Operating cash flows generated approximately $122 million year to date 2025 compared to $126 million in the prior year. Working capital continues to be impacted by increases in inventory to support new contracts and mitigate risks related to supply chain constraints and an increase in other assets primarily related to start-up costs for new government services contracts. However, we expect working capital to improve over time as supply chain constraints subside and our new contracts include their transition periods and reach their full operational run. Additionally, as of the third quarter, our unrestricted cash balance was approximately $246 million with a total available liquidity of $313 million. Moving on to our previously announced capital allocation target.

We made an additional $25 million of accelerated principal payments on the U.K. SAR debt facility in the current quarter, bringing the total accelerated payments to $40 million this year. In summary, we remain focused on meeting our financial and operational targets and executing our capital allocation strategy while continuing to benefit from and working to maintain a strong balance sheet and liquidity position. At this time, I'll turn the call back to Chris for further remarks. Chris?

Chris Bradshaw: Thank you, Jennifer. In conclusion, we are pleased to highlight the company's robust growth outlook for 2026, as evident by expected adjusted EBITDA growth of approximately 27% year over year. This outlook is supported by the growth and stability of our Government Services business, the heavy weighting of our offshore Energy Services business, the more stable production support activities, and the breadth and diversity of the geographic markets we serve. With that, let's open the line for questions.

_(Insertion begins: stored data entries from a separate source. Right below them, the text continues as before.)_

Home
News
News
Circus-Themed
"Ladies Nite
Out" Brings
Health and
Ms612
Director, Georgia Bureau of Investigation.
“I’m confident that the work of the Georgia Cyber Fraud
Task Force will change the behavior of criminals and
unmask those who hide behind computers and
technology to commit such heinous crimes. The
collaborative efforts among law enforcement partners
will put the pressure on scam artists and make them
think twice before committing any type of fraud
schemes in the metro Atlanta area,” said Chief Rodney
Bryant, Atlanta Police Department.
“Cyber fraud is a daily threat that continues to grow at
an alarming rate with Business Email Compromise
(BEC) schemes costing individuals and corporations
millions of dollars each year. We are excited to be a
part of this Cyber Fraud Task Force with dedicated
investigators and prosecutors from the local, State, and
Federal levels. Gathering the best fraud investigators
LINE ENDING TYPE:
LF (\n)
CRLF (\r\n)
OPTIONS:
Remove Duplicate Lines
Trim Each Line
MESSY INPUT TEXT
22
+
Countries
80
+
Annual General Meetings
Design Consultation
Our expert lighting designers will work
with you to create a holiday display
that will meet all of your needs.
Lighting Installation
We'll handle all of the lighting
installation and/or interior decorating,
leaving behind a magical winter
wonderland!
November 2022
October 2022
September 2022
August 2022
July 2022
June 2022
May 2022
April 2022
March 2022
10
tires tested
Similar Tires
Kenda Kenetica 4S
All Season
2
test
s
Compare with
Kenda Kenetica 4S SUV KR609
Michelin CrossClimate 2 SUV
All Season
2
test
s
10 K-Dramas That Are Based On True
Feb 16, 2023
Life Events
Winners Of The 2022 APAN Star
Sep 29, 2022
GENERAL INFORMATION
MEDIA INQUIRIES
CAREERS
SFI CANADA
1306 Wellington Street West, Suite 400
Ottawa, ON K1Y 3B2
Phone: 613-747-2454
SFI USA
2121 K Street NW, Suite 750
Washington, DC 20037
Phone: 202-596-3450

Operator: Our first question will come from Jason Vandel with Evercore ISI. Your line is now open. Please go ahead.

Jason Vandel: Thanks. Good morning, Chris, Jennifer, and Red.

Chris Bradshaw: Good morning.

Jennifer Whalen: Good morning.

Jason Vandel: I wanted to first ask about your guidance in OES. Give you guys a lot of credit for providing two-year full guidance on most give only one quarter forward. But given the lower utilization in OES during the quarter, I guess the tightening of the forward guidance that you talked about, Jennifer, to be slightly lower. What kind of implications should we make about the market given that? And is this a sign that customer demand for helicopters is beginning to weaken in the short term? Or how should we think about it?

Chris Bradshaw: Thanks for the question. As you noted, we did tighten the range this quarter. That's consistent with how we generally approach as we near the end of a period and the beginning of a new one. We'll look to narrow that range. In this case, that updated guidance did impact the midpoint by about 2%. But in terms of the guidance around the OES business specifically, I would point to two main factors. First, we have experienced some persistent supply chain challenges that are impacting aircraft availability. In some cases, that might result in lost revenue opportunities and other cases, particularly on some legacy contracts, may result in some contractual penalties under the contract related to aircraft availability.

And then the second category I would point to is fewer aircraft, a small number on contract in the North Sea and The U.S. But overall, again, expecting positive offshore energy services activity and growth. Our business and overall for the company really highlighting that we're expecting 27% growth in our adjusted EBITDA year over year, which I think within our sector within a peer group is a real positive differentiator. I'm not sure that anyone else is pointing to that kind of growth in the next year.

Jason Vandel: Yes. No, agree, Chris. And as a follow-up to that, I guess, it's more of a kind of a macro level. Can we discuss your current outlook for your main OES markets and regions given some of the seasonality you have in your And if you can kind of just go around and what you're seeing out there would be helpful.

Chris Bradshaw: Yes. Really right near there in the same category would be Africa where we're seeing continued demand and need for additional aircraft in our business there. And I'd also add The Caribbean to that list, which is still growing. So one of those markets are ones that again are still growing. We're seeing net aircraft inflows meaning that we're mobilizing additional capacity into those markets to meet the demand. The U.S. I would say is mostly stable. Though with less ad hoc work. So The U.S. Gulf is an area where we typically would see a lot of ad hoc aircraft over and above the contracted fleet count.

That has admittedly decreased some which I think is an indication of stable activity stable to be addressed by the contracted fleet levels. And then finally, on the less positive side, would be the North Sea which is softer in terms of activity.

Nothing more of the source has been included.